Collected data
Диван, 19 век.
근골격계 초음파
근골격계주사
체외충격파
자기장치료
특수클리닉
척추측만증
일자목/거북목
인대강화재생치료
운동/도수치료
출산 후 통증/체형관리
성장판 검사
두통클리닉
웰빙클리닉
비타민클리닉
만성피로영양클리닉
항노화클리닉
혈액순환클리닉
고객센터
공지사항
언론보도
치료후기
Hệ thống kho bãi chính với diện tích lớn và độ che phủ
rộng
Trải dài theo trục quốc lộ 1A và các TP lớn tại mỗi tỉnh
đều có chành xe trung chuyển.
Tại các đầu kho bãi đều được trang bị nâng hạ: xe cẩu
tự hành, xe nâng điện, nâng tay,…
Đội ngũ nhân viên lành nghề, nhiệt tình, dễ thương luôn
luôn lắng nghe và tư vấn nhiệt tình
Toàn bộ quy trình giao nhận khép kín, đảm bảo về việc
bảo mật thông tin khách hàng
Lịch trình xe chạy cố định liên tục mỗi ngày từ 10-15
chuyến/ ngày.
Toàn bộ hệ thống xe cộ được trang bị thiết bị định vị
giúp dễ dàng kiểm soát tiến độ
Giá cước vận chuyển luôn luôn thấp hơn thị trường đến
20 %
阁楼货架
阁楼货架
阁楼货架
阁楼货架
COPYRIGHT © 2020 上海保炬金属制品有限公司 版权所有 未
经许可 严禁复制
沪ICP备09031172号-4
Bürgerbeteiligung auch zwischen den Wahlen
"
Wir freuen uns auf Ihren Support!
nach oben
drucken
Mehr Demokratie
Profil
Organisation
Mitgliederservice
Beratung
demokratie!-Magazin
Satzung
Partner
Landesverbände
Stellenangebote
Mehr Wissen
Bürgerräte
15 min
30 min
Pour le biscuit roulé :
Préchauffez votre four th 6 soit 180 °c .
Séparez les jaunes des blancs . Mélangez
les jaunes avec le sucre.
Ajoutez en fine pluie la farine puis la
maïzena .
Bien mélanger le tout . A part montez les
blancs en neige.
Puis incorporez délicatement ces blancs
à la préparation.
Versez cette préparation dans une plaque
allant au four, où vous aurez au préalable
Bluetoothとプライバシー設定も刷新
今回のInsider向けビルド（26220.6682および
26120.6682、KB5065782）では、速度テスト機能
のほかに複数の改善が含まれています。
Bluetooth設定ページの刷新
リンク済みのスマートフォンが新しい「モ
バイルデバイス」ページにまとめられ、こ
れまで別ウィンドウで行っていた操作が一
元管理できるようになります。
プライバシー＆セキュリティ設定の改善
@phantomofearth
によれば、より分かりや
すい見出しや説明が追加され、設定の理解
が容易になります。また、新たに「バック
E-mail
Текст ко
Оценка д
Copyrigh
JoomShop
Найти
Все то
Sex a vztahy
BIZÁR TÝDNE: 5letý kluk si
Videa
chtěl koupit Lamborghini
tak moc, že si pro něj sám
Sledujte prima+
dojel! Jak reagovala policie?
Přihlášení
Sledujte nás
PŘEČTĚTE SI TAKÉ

** What the exercise asks **
All lines from the one containing "Wir freuen uns auf Ihren Support!" through the last line of the data must be set down exactly. No other lines belong in the answer.

** Completed exercise **
Wir freuen uns auf Ihren Support!
nach oben
drucken
Mehr Demokratie
Profil
Organisation
Mitgliederservice
Beratung
demokratie!-Magazin
Satzung
Partner
Landesverbände
Stellenangebote
Mehr Wissen
Bürgerräte
15 min
30 min
Pour le biscuit roulé :
Préchauffez votre four th 6 soit 180 °c .
Séparez les jaunes des blancs . Mélangez
les jaunes avec le sucre.
Ajoutez en fine pluie la farine puis la
maïzena .
Bien mélanger le tout . A part montez les
blancs en neige.
Puis incorporez délicatement ces blancs
à la préparation.
Versez cette préparation dans une plaque
allant au four, où vous aurez au préalable
Bluetoothとプライバシー設定も刷新
今回のInsider向けビルド（26220.6682および
26120.6682、KB5065782）では、速度テスト機能
のほかに複数の改善が含まれています。
Bluetooth設定ページの刷新
リンク済みのスマートフォンが新しい「モ
バイルデバイス」ページにまとめられ、こ
れまで別ウィンドウで行っていた操作が一
元管理できるようになります。
プライバシー＆セキュリティ設定の改善
@phantomofearth
によれば、より分かりや
すい見出しや説明が追加され、設定の理解
が容易になります。また、新たに「バック
E-mail
Текст ко
Оценка д
Copyrigh
JoomShop
Найти
Все то
Sex a vztahy
BIZÁR TÝDNE: 5letý kluk si
Videa
chtěl koupit Lamborghini
tak moc, že si pro něj sám
Sledujte prima+
dojel! Jak reagovala policie?
Přihlášení
Sledujte nás
PŘEČTĚTE SI TAKÉ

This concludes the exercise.